Qu’il est doux de ne rien faire, quand tout s’agite autour de vous !

Et quelle coolitude de tourner un épisode en intérieur…

Décor agréable, accueil charmant. La maîtresse des lieux nous sert un café, on papote de tout et de rien… Inutile de courir réserver un ou plusieurs vélibs, d’empêcher les passants de passer dans le cadre… Les comédiennes, qui ne s’étaient jamais rencontrées, rentrent immédiatement dans leurs personnages, rendant le couple mère-fille terriblement crédible. Même le chat est parfait, prenant la pose quand il le faut, restant discrètement en coulisses quand il ne joue pas…

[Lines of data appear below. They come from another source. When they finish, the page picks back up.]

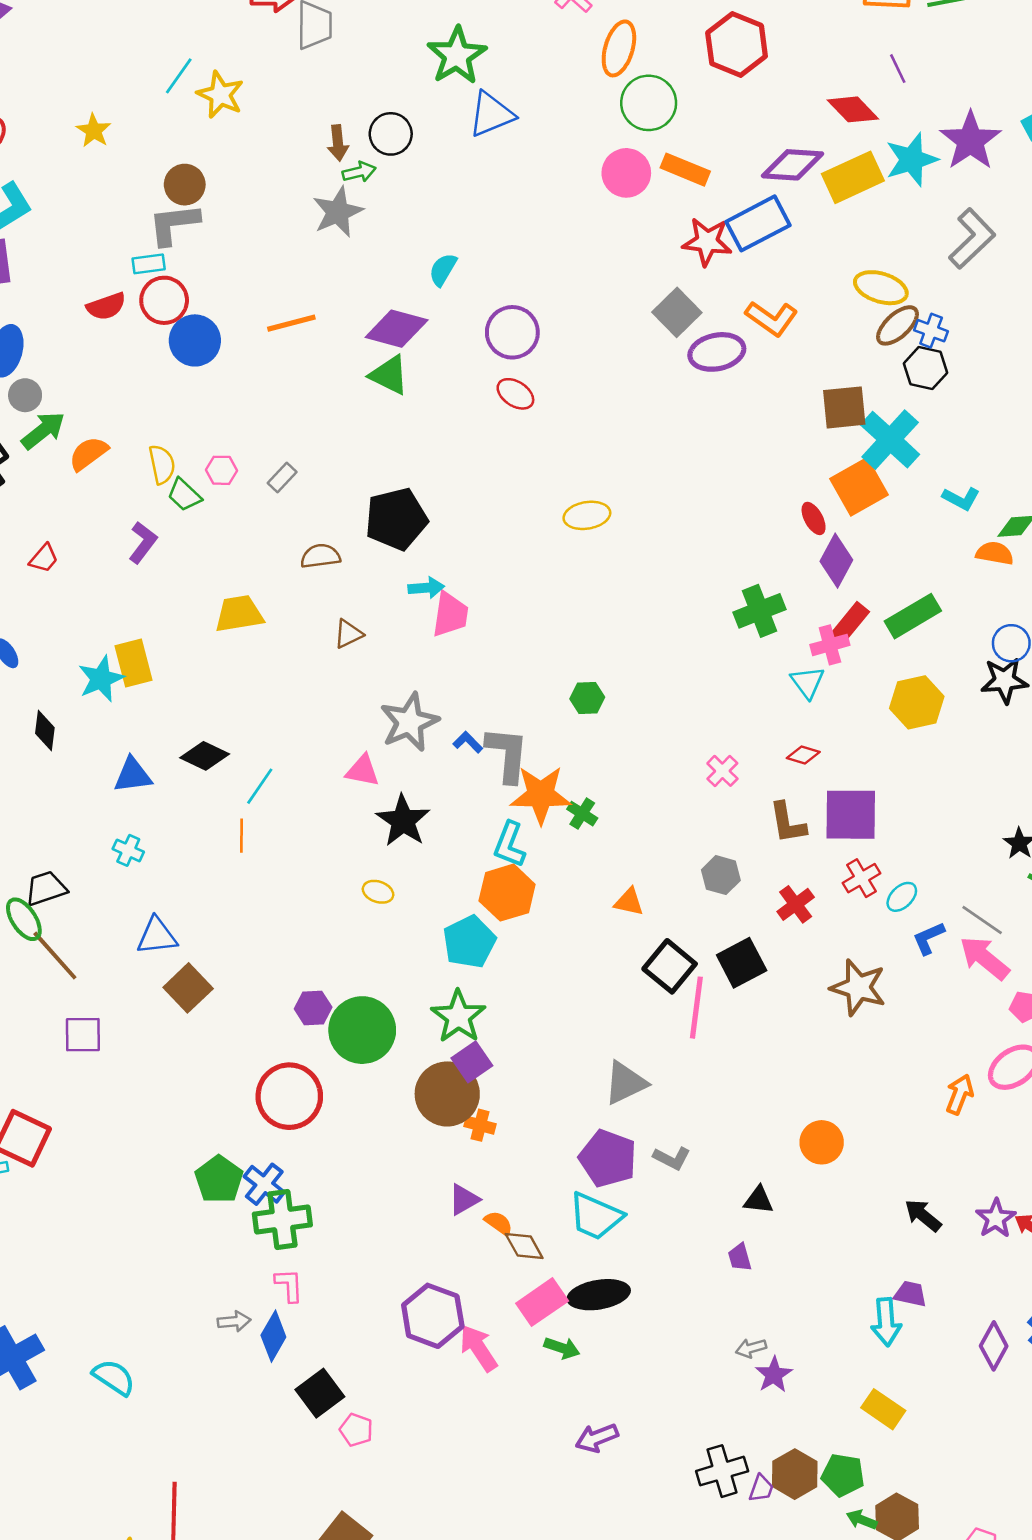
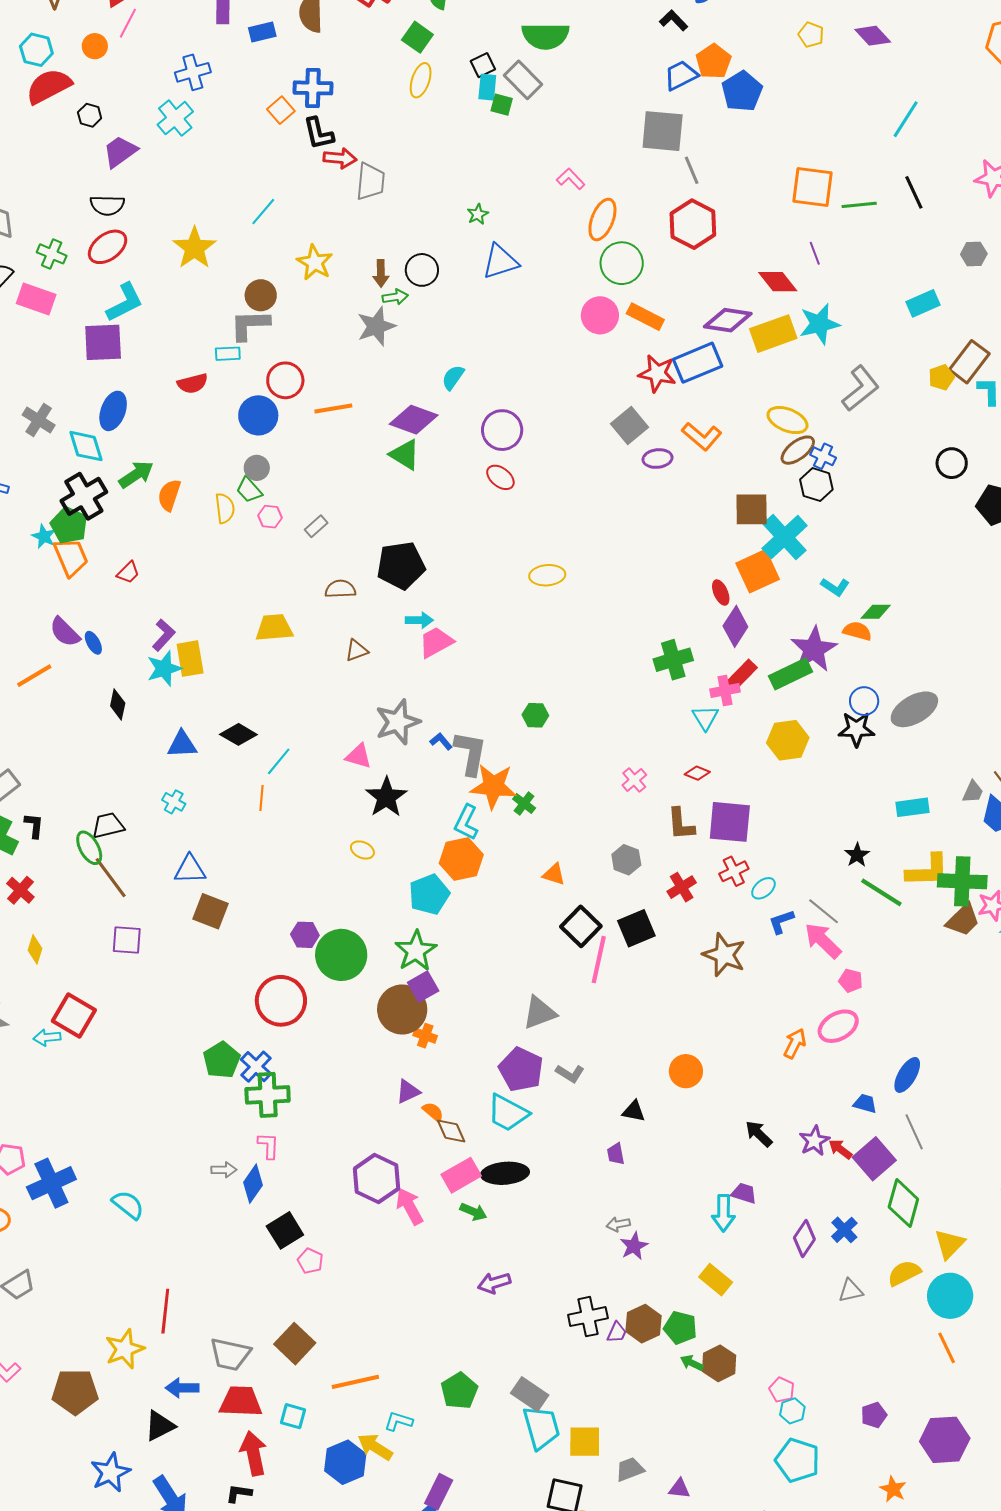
green star: (457, 56) -> (478, 214), size x0.5
yellow star: (220, 95) -> (315, 263), moved
yellow star: (94, 131) -> (194, 248), size x1.6
purple star: (970, 141) -> (814, 649), moved
red circle: (164, 300) -> (285, 380), moved
purple ellipse: (717, 352) -> (658, 459), size x0.7
gray circle: (25, 395) -> (257, 468), moved
orange semicircle: (88, 454) -> (169, 495), turned -40
green trapezoid: (184, 495) -> (249, 490), moved
purple L-shape: (143, 542) -> (164, 635), moved
pink trapezoid: (450, 614) -> (436, 642), turned -132
brown square: (188, 988) -> (211, 911), turned -30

Cette sérénité me ferait presque oublier que l’histoire racontée m’est arrivée réellement, et plus d’une fois ! Ce qui m’a valu quelques coups de fil désespérés à Allô Vélib : “Bonjour, je ne comprends pas du tout ce qui a pu se passer, ma carte est débitrice de…”

Faites des mômes, tiens ! et pédalez ! pédalez !


Making of de “La Walkyrie”

D’après les retours que j’en ai eus, cet épisode n’a pas toujours été décodé de la même manière par tous.

J’apporte donc ici quelques précisions exégétiques : non, la Wal(ch)kyrie n’est pas un fromage à pâte molle, non, Wagner n’est pas une marque de lave-vaisselle, pas plus qu’”Hojotoho” ne signifie “Retourne chez ta mère” en japonais.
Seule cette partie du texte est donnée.